- [TASK PROMPT]: Give every line from the entries that contains "trên".

[Records from a dataset]
Content starts
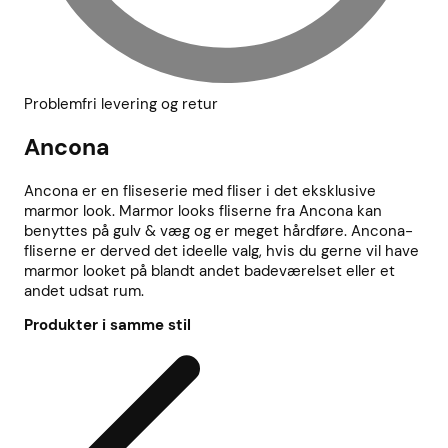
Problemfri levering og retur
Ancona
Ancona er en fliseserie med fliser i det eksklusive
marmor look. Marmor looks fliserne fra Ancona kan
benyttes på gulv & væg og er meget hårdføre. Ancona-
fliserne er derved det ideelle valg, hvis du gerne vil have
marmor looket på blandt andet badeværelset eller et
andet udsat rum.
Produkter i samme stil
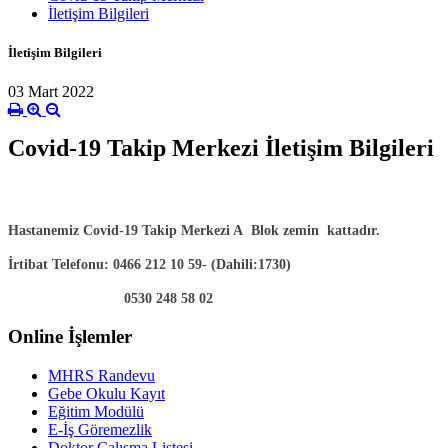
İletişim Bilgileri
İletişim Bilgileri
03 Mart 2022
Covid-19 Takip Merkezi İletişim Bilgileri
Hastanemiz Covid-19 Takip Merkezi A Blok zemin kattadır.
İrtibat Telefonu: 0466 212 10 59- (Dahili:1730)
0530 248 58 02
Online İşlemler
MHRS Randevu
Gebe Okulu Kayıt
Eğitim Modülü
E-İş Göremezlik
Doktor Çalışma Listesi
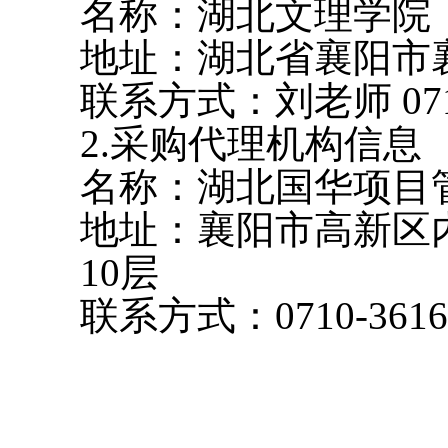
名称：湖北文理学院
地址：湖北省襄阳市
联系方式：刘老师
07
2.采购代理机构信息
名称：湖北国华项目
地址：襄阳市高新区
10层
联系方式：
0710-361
Content ends
Content starts
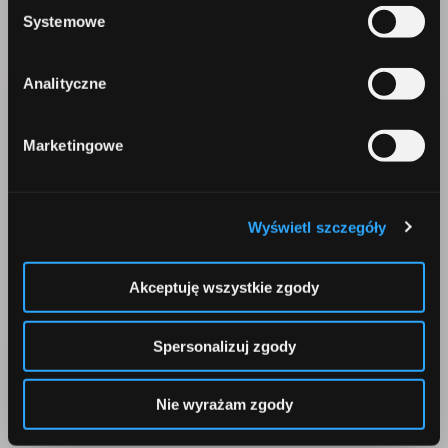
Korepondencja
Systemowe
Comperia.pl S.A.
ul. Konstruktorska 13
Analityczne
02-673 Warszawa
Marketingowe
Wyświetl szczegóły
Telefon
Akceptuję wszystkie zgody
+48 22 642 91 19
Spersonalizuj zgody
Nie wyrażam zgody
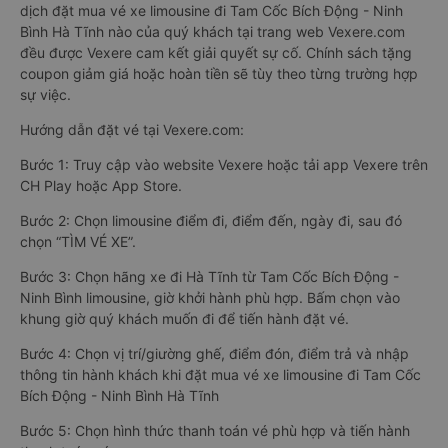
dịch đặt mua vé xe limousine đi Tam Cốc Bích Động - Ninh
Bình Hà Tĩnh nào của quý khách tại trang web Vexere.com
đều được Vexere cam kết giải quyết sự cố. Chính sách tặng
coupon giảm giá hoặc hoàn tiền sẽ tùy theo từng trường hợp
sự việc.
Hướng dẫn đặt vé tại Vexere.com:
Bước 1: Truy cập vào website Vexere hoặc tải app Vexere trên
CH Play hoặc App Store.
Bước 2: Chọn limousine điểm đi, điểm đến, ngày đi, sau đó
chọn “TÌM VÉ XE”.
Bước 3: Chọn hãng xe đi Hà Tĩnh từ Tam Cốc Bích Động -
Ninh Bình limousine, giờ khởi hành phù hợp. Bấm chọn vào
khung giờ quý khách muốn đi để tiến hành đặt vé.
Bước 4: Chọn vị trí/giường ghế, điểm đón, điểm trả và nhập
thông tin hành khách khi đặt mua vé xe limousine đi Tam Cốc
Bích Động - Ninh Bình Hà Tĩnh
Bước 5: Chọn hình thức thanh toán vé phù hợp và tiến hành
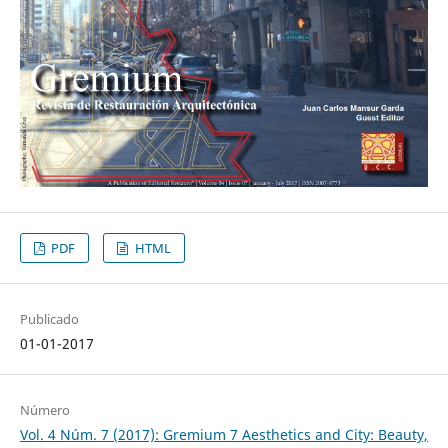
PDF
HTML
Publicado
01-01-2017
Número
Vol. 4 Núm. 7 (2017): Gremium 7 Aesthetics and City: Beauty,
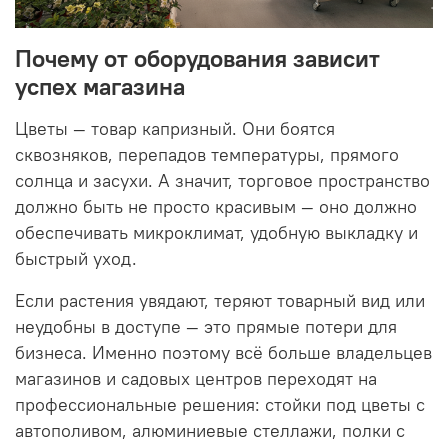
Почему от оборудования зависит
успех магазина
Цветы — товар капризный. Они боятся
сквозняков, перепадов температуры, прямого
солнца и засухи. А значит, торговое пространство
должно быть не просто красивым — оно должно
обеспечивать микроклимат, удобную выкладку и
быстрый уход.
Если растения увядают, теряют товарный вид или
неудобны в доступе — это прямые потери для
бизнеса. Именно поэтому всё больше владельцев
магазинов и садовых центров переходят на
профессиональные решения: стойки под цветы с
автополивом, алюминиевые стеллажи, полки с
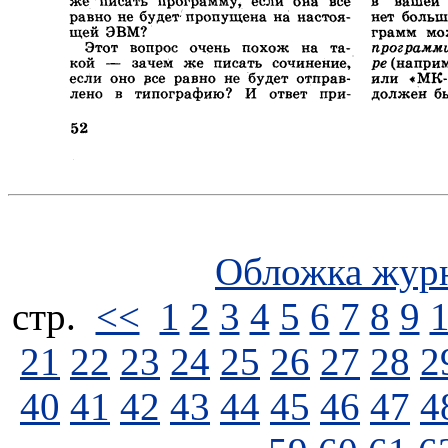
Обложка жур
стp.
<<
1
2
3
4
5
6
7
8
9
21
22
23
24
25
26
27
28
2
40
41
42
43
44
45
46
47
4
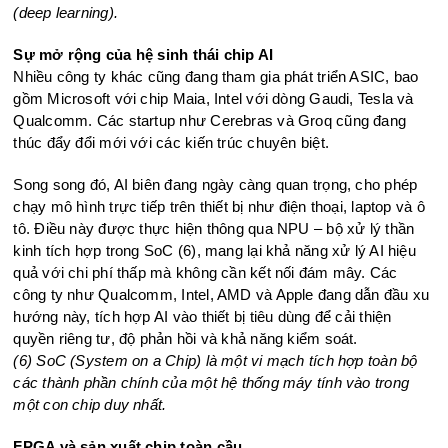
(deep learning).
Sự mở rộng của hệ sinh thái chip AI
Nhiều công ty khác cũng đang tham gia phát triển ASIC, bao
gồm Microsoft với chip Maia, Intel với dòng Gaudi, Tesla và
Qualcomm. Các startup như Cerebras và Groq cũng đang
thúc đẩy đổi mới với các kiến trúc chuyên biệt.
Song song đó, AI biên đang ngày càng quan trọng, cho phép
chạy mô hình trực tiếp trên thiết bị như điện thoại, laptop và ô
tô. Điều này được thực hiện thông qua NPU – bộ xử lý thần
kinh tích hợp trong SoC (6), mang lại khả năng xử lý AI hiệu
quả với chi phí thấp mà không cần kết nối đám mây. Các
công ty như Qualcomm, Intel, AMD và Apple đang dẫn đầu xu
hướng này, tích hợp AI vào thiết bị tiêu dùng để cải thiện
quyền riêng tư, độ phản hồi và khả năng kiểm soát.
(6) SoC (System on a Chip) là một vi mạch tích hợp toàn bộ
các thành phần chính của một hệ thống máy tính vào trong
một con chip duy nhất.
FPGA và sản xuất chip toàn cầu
Content ends
Content starts
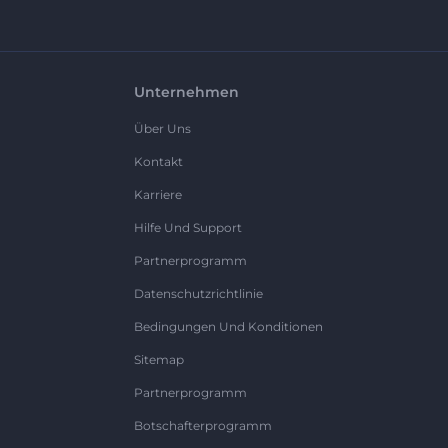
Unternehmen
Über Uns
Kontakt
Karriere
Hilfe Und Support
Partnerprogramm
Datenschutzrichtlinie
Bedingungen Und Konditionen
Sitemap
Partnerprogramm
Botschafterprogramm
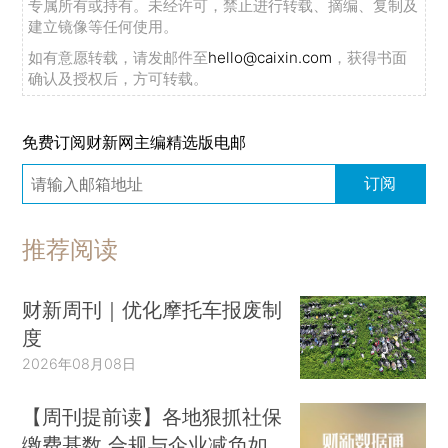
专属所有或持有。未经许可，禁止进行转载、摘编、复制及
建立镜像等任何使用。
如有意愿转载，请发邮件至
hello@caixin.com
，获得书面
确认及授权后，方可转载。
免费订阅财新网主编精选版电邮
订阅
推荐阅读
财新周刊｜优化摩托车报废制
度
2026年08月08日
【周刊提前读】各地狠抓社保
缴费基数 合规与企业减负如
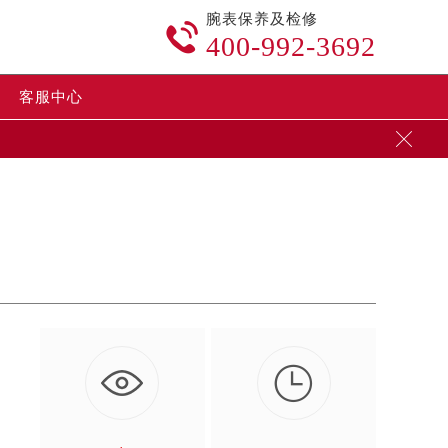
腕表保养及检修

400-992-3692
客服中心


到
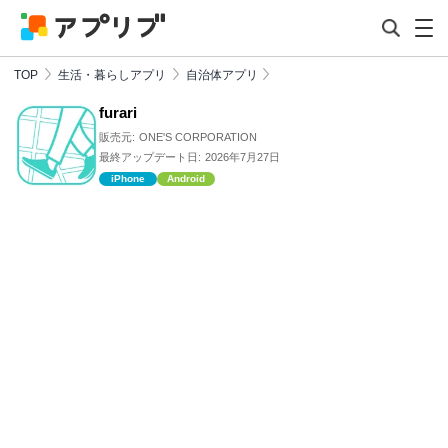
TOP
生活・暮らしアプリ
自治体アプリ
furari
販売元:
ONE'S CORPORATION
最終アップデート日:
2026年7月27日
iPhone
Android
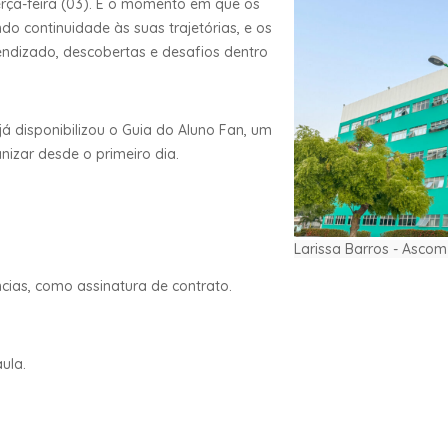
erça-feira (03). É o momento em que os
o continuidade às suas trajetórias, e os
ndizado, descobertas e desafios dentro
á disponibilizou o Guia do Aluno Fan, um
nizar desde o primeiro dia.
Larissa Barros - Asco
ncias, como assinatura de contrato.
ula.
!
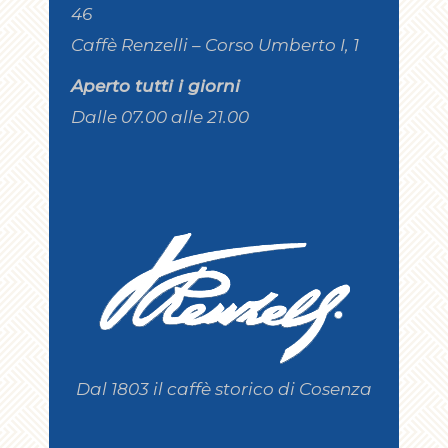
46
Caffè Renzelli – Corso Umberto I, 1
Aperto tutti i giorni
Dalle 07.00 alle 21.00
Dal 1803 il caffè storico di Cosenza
Content ends
- [OUTPUT OF THE EXERCISE]:
Bước 1: Truy cập vào website Vexere hoặc tải app Vexere trên
chạy mô hình trực tiếp trên thiết bị như điện thoại, laptop và ô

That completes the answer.